-- Source information --

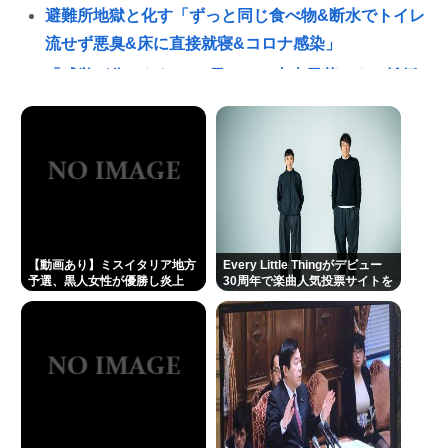
避難所地獄と化す「ずっと同じ食べ物&断水でトイレ
流せず悪臭&床に直接就寝&コロナ感染」
「感覚が分からない」 元TBS・山本里菜アナの離婚
コメントに疑問の声… シャンパンタワーの超豪華式
も結婚生活は4年半で終止符
とりわさを食べて車椅子生活になった医師「ギラ
ン・バレー症候群になって本当に絶望。死んだ方が
良かったと思った」
高橋名人が左手のバネを取るため手術を決意
【動画あり】ミスイタリア地方
Every Little Thingがデビュー
チック症のゆうぽん、久々に見たらめっちゃ悪化し
予選、黒人女性が優勝し炎上
30周年で楽曲人気投票サイトを
開設 俺はもちろんFace the
てた…
Changeに入れてきたぞ
👴"テレビ大好き"高齢者の「テレビ離れ」が始まっ
た…10代後半～20代の約7割が"ほぼ見ない"
"テレビ大好き"高齢者の「テレビ離れ」が始まっ
た…10代後半~20代の約7割が"ほぼ見ない"衝撃の最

-- Task prompt --
The copy you give must repeat each record character for character, but it must not include the pictures.

-- Written solution --
避難所地獄と化す「ずっと同じ食べ物&断水でトイレ
流せず悪臭&床に直接就寝&コロナ感染」
「感覚が分からない」 元TBS・山本里菜アナの離婚
コメントに疑問の声… シャンパンタワーの超豪華式
も結婚生活は4年半で終止符
とりわさを食べて車椅子生活になった医師「ギラ
ン・バレー症候群になって本当に絶望。死んだ方が
良かったと思った」
高橋名人が左手のバネを取るため手術を決意
【動画あり】ミスイタリア地方
Every Little Thingがデビュー
チック症のゆうぽん、久々に見たらめっちゃ悪化し
予選、黒人女性が優勝し炎上
30周年で楽曲人気投票サイトを
開設 俺はもちろんFace the
てた…
Changeに入れてきたぞ
👴"テレビ大好き"高齢者の「テレビ離れ」が始まっ
た…10代後半～20代の約7割が"ほぼ見ない"
"テレビ大好き"高齢者の「テレビ離れ」が始まっ
た…10代後半~20代の約7割が"ほぼ見ない"衝撃の最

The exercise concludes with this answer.